HOW earnestly did we once exhort sinners to leave the broad way which leads to destruction, for the narrow path that leads to life! (Matt.7:13,14). But, thank God, we learned the great truth that we are in Christ and share His life. How then could we be on a road that leads to life? I learned, moreover, that the entrance into life was wide, not cramped. It was entered by grace, not by striving (Luke 13:24). The narrow way was not the evangel but the law. That leads to life, for those who keep it, but, alas, of the few who find it, none observe it. The precept given for life is for death (Rom.7:10).

The word "strait" is no longer understood, hence it is translated cramped in the CONCORDANT VERSION. In its other forms it means groan, distress. We westerners do not know what a narrow road is. I lived on a narrow street. It was just wide enough so three automobiles could drive abreast. In the East a street is not narrow if a single automobile can squeeze through. It is wide, extra wide. It is narrow if pedestrians must go in single file. The word cramped means still more. It is so narrow that it makes one groan to squeeze through. That is the normal experience of one under the law of Moses. But the freedom we have in Christ is like the flight of a bird in the air. Not cramped, but spacious. Full of life, not leading to life. Not groaning, but singing!

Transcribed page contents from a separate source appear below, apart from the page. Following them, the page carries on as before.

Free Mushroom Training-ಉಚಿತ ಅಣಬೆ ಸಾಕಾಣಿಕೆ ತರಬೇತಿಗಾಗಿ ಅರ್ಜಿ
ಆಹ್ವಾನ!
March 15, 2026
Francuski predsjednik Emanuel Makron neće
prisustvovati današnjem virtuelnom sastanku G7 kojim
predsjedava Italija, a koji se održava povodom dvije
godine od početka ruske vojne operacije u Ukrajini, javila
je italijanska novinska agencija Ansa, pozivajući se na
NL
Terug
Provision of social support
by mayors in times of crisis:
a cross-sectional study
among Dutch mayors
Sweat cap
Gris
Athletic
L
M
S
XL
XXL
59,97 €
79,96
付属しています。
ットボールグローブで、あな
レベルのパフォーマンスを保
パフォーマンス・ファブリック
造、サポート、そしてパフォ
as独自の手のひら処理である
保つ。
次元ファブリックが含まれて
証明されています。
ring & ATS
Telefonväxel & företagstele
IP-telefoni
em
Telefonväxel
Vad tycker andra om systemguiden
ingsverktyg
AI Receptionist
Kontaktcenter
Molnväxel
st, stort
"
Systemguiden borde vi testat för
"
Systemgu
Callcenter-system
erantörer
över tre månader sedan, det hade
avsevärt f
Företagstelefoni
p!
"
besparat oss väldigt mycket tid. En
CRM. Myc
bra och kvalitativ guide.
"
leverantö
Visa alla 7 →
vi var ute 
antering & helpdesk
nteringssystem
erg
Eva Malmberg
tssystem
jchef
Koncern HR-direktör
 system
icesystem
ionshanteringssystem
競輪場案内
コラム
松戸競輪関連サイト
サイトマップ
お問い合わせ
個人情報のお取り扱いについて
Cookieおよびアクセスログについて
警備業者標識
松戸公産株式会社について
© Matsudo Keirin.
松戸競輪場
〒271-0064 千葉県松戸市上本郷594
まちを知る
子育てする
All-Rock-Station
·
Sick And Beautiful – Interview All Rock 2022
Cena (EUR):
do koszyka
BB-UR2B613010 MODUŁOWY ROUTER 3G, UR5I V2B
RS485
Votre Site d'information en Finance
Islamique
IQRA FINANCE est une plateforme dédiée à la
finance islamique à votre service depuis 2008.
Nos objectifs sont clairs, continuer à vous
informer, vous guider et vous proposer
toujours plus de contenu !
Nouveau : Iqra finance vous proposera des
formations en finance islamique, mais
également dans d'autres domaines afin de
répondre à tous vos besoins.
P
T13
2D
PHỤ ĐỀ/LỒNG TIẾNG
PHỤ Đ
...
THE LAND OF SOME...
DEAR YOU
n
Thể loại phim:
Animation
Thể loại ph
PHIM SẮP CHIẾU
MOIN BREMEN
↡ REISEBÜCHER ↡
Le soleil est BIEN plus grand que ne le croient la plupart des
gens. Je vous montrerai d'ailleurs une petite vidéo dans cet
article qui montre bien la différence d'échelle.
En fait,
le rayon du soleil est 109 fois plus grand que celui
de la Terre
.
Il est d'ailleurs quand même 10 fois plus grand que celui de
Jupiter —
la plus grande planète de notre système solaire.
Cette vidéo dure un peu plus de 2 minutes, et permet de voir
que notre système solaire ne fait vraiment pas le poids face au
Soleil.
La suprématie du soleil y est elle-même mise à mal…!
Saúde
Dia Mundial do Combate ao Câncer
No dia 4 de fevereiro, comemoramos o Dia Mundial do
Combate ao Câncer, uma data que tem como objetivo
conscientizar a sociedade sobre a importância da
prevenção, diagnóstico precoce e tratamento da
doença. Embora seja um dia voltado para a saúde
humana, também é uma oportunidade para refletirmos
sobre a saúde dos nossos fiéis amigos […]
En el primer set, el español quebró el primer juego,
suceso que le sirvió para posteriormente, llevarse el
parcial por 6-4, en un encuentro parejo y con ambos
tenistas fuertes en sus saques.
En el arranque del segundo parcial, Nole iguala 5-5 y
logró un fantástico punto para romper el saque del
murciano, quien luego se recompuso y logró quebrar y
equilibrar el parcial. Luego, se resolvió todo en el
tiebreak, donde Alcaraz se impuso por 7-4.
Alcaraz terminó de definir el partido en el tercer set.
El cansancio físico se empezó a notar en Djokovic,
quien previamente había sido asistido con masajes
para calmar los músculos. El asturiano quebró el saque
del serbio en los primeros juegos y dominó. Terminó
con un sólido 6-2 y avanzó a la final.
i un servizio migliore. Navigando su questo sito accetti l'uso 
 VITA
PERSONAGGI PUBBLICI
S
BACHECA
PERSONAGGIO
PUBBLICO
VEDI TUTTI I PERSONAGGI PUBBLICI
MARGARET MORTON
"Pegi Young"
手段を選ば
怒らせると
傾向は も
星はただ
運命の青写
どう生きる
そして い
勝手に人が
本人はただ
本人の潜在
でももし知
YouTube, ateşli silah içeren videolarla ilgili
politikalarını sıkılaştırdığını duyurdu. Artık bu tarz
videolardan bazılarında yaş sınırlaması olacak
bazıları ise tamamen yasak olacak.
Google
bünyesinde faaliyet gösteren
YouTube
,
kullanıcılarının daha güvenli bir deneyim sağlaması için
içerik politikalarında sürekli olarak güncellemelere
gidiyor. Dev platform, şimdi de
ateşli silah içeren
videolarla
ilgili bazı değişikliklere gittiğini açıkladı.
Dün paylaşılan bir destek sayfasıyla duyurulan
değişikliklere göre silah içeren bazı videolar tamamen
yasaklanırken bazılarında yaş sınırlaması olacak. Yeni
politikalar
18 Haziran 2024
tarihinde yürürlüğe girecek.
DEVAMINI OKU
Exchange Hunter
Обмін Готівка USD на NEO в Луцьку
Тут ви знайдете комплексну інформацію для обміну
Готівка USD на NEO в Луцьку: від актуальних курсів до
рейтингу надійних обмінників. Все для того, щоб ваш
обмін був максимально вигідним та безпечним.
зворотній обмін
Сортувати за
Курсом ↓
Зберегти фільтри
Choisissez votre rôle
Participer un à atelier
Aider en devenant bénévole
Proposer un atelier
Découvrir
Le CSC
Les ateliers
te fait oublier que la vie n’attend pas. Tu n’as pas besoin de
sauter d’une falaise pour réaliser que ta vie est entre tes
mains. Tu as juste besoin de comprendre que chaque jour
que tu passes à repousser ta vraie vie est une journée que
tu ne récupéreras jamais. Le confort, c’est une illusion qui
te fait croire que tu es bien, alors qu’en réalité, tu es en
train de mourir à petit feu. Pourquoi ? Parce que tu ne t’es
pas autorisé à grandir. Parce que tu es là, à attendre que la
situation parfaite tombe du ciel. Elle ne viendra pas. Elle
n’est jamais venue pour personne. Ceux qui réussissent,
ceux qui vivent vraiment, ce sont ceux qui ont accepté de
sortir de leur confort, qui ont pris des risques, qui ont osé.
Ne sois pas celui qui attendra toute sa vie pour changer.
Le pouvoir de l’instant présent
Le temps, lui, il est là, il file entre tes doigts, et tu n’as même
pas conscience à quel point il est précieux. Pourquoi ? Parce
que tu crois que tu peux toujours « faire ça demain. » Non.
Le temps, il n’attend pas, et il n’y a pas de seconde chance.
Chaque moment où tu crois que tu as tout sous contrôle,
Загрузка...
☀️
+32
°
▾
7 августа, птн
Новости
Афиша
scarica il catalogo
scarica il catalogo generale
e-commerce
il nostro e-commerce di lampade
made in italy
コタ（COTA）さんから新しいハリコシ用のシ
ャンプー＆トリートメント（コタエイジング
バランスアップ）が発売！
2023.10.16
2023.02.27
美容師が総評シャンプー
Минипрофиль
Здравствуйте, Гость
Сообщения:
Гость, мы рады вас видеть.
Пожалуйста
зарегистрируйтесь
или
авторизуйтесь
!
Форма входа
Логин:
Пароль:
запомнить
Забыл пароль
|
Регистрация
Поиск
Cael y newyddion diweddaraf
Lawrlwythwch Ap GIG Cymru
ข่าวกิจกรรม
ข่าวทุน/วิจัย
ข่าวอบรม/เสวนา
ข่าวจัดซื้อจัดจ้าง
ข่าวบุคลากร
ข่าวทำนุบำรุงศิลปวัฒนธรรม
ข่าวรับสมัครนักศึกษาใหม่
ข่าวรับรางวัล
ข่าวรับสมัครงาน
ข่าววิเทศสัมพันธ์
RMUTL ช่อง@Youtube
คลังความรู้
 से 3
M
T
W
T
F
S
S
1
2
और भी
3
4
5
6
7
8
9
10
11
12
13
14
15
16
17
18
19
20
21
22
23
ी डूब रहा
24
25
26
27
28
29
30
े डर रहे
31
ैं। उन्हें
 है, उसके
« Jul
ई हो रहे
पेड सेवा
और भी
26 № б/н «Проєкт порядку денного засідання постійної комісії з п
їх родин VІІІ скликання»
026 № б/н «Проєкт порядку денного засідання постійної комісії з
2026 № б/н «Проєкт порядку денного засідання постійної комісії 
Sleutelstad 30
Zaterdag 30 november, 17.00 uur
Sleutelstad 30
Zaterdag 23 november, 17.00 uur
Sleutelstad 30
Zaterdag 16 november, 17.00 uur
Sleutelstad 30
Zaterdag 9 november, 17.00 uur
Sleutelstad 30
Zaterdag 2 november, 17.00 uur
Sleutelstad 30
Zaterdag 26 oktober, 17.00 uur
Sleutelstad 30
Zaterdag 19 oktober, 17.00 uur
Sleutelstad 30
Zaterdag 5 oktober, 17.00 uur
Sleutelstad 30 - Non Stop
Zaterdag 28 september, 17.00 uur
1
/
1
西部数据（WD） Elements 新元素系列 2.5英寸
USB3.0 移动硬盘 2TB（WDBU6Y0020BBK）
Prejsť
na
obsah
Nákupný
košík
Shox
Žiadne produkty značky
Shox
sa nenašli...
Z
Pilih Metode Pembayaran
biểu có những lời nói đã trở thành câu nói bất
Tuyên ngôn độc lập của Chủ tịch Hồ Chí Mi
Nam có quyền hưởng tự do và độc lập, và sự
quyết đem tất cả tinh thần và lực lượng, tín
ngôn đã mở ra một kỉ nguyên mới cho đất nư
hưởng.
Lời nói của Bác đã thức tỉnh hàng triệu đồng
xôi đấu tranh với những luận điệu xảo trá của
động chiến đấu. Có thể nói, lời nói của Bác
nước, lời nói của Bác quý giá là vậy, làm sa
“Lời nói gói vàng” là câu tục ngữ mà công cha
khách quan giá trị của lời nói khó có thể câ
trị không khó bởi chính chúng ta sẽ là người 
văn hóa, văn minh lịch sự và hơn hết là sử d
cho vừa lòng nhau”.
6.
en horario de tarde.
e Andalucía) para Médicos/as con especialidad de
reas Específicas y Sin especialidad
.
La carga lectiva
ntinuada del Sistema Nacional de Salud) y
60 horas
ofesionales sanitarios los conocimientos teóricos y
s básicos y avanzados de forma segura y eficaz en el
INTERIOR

The figure of the two ways was used by our Lord in proclaiming the evangel of the kingdom, before His rejection by Israel, with the cross out of sight, long before Paul was given his evangel for the nations, which is in force today. Yet even in that economy the gospel was not cramped. In the tabernacle the entrance was very wide indeed. Our Lord's words were immediately preceded by the basic law of the kingdom. "All, then, whatever you may be wanting that men should be doing to you, thus you, also, be doing to them, for this is the law and the prophets." This law is the cramped gate and narrow way. Who can fulfill it?